The same participants will be re-evaluated in 2028, turning a snapshot into a longitudinal picture. The study wants to know not just who is sick, but who gets sicker — and what changes in their environment or behavior might explain the trajectory.

Ten counties, four states, one question

Assumption and Franklin Parishes are just two of ten counties participating in the RURAL study across Louisiana, Mississippi, Alabama, and Kentucky. The project is backed by $42.5 million in grants from the National Institutes of Health and involves research teams from 16 institutions, including Pennington Biomedical.

The multi-state design is deliberate. Rural America is not monolithic. A farming community in the Mississippi Delta faces different structural barriers than a former coal county in Appalachia, even if both show elevated rates of heart disease and diabetes. By comparing parishes and counties with similar demographics but divergent health outcomes, the study aims to isolate the variables that matter most.
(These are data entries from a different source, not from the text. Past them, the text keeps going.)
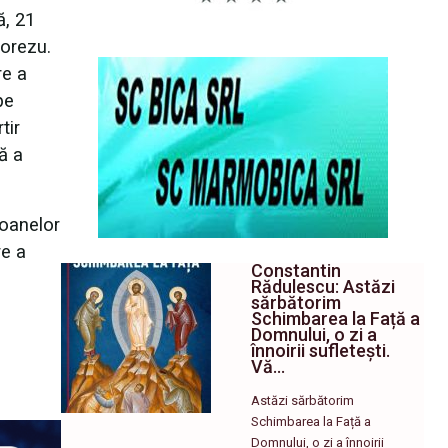
ă, 21
Horezu.
re a
pe
tir
ă a
coanelor
re a
Constantin
Rădulescu: Astăzi
sărbătorim
Schimbarea la Față a
Domnului, o zi a
înnoirii sufletești.
Vă…
Astăzi sărbătorim
Schimbarea la Față a
Domnului, o zi a înnoirii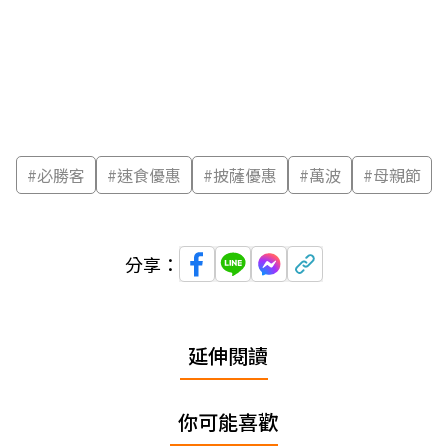
#
必勝客
#
速食優惠
#
披薩優惠
#
萬波
#
母親節
分享：
延伸閱讀
你可能喜歡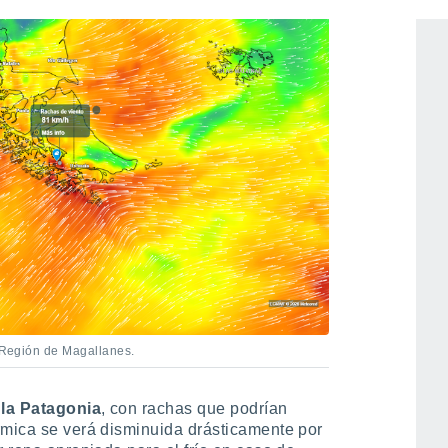
a Región de Magallanes.
 la Patagonia
, con rachas que podrían
rmica se verá disminuida drásticamente por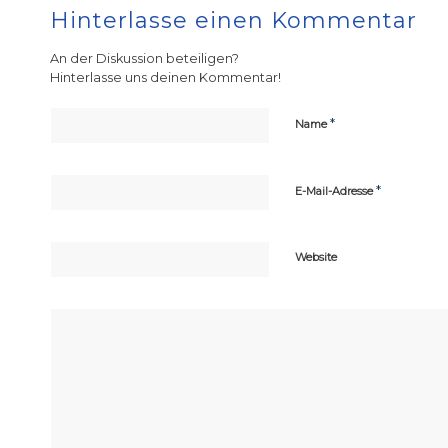
Hinterlasse einen Kommentar
An der Diskussion beteiligen?
Hinterlasse uns deinen Kommentar!
*
Name
*
E-Mail-Adresse
Website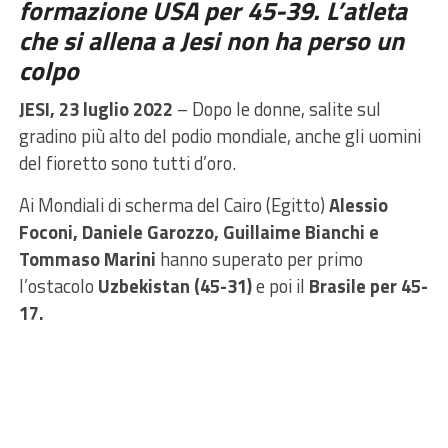
formazione USA per 45-39. L’atleta
che si allena a Jesi non ha perso un
colpo
JESI, 23 luglio 2022
– Dopo le donne, salite sul
gradino più alto del podio mondiale, anche gli uomini
del fioretto sono tutti d’oro.
Ai Mondiali di scherma del Cairo (Egitto)
Alessio
Foconi, Daniele Garozzo, Guillaime Bianchi e
Tommaso Marini
hanno superato per primo
l’ostacolo
Uzbekistan (45-31)
e poi il
Brasile per 45-
17.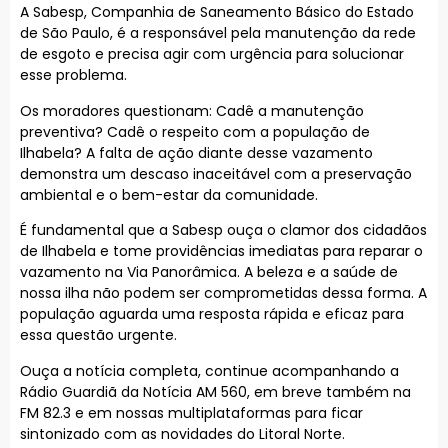
A Sabesp, Companhia de Saneamento Básico do Estado
de São Paulo, é a responsável pela manutenção da rede
de esgoto e precisa agir com urgência para solucionar
esse problema.
Os moradores questionam: Cadê a manutenção
preventiva? Cadê o respeito com a população de
Ilhabela? A falta de ação diante desse vazamento
demonstra um descaso inaceitável com a preservação
ambiental e o bem-estar da comunidade.
É fundamental que a Sabesp ouça o clamor dos cidadãos
de Ilhabela e tome providências imediatas para reparar o
vazamento na Via Panorâmica. A beleza e a saúde de
nossa ilha não podem ser comprometidas dessa forma. A
população aguarda uma resposta rápida e eficaz para
essa questão urgente.
Ouça a notícia completa, continue acompanhando a
Rádio Guardiã da Notícia AM 560, em breve também na
FM 82.3 e em nossas multiplataformas para ficar
sintonizado com as novidades do Litoral Norte.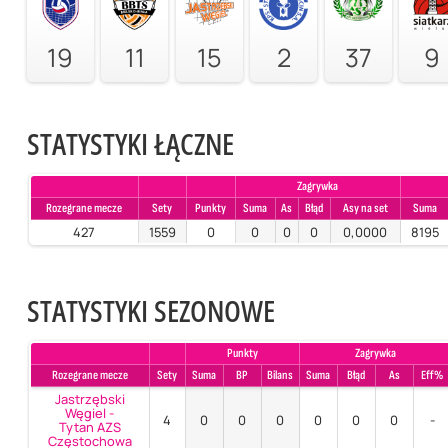
19
11
15
2
37
9
STATYSTYKI ŁĄCZNE
Zagrywka
Rozegrane mecze
Sety
Punkty
Suma
As
Błąd
Asy na set
Suma
427
1559
0
0
0
0
0,0000
8195
STATYSTYKI SEZONOWE
Punkty
Zagrywka
Rozegrane mecze
Sety
Suma
BP
Bilans
Suma
Błąd
As
Eff%
Jastrzębski
Węgiel -
4
0
0
0
0
0
0
-
Tytan AZS
Częstochowa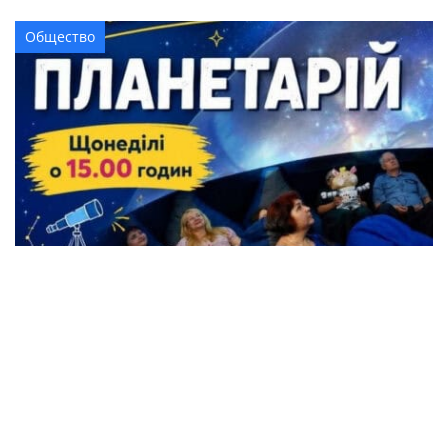
Общество
Жители Кременчуга могут бесплатно
посетить Планетарий
Происшествия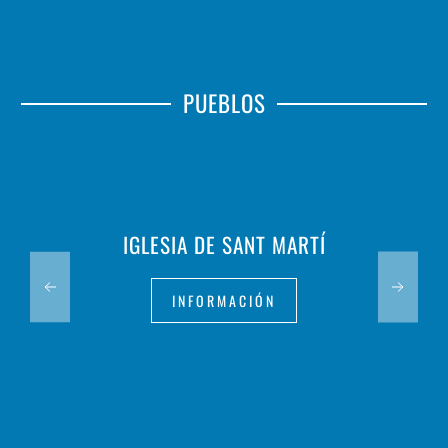
PUEBLOS
IGLESIA DE SANT MARTÍ
INFORMACIÓN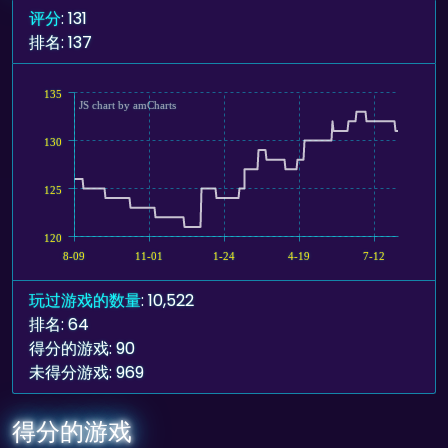
评分
: 131
排名: 137
135
JS chart by amCharts
130
125
120
8-09
11-01
1-24
4-19
7-12
玩过游戏的数量
: 10,522
排名: 64
得分的游戏: 90
未得分游戏: 969
得分的游戏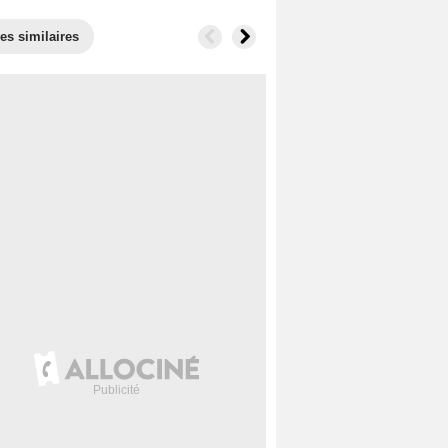
es similaires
Franklin Parish data is expected later this year, and Broyles sees it as a critical comparison point. Franklin shares demographic similarities with Assumption but produces different health outcomes. Understanding why those differences exist could move the conversation from description to intervention.

What a zip code predicts

The broader implication of the Assumption Parish data is uncomfortable but not unfamiliar to public health researchers: where you live shapes how long and how well you live. Rural residents in the United States die younger, on average, than their urban counterparts. They have higher rates of heart disease, stroke, diabetes, and chronic lung disease. These gaps have widened over the past two decades, even as overall life expectancy has improved.

But the RURAL study is trying to move past the blunt rural-versus-urban comparison. Not all rural is the same. A parish with a functioning clinic network, adequate grocery stores, and a population with higher educational attainment will produce different health statistics than one without those assets — even if both qualify as rural by Census definitions.

The education finding is particularly important because it suggests that health interventions focused solely on income — subsidies, insurance expansion, direct financial aid — may miss a critical lever. If educational attainment independently predicts chronic disease risk, then workforce development, adult education, and school completion programs may be health interventions in disguise.

Still, Broyles cautions against overinterpreting early results. The Assumption Parish data book is a conversation starter, not a policy prescription. The longitudinal design will eventually reveal whether these patterns hold over time, and the Franklin Parish comparison will test whether the education gradient is unique to Assumption or a broader feature of rural Louisiana.

The limits of a first look

Several caveats apply. The sample size — 460 adults — is modest, though appropriate for a parish-level study. The data is cross-sectional for now; causal claims will require the 2028 follow-up. Self-selection bias is possible, as participants volunteered for a three-hour battery of tests, and those willing to do so may differ systematically from those who declined. And the education-health correlation, while striking, could be confounded by variables the study hasn't yet measured.

The RURAL study is designed to address many of these limitations over time. But for now, the Assumption Parish data offers something valuable: a detailed, granular portrait of health in a community that national statistics routinely obscure.

Source: RURAL Heart and Lung Study, Pennington Biomedical Research Center, LSU. Data book for Assumption Parish published March 2026. The study is supported by National Institutes of Health grants totaling $42.5 million across four states. Lead researcher: Dr. Stephanie Broyles, Professor and Director, Contextual Risk Factors Laboratory, Pennington Biomedical.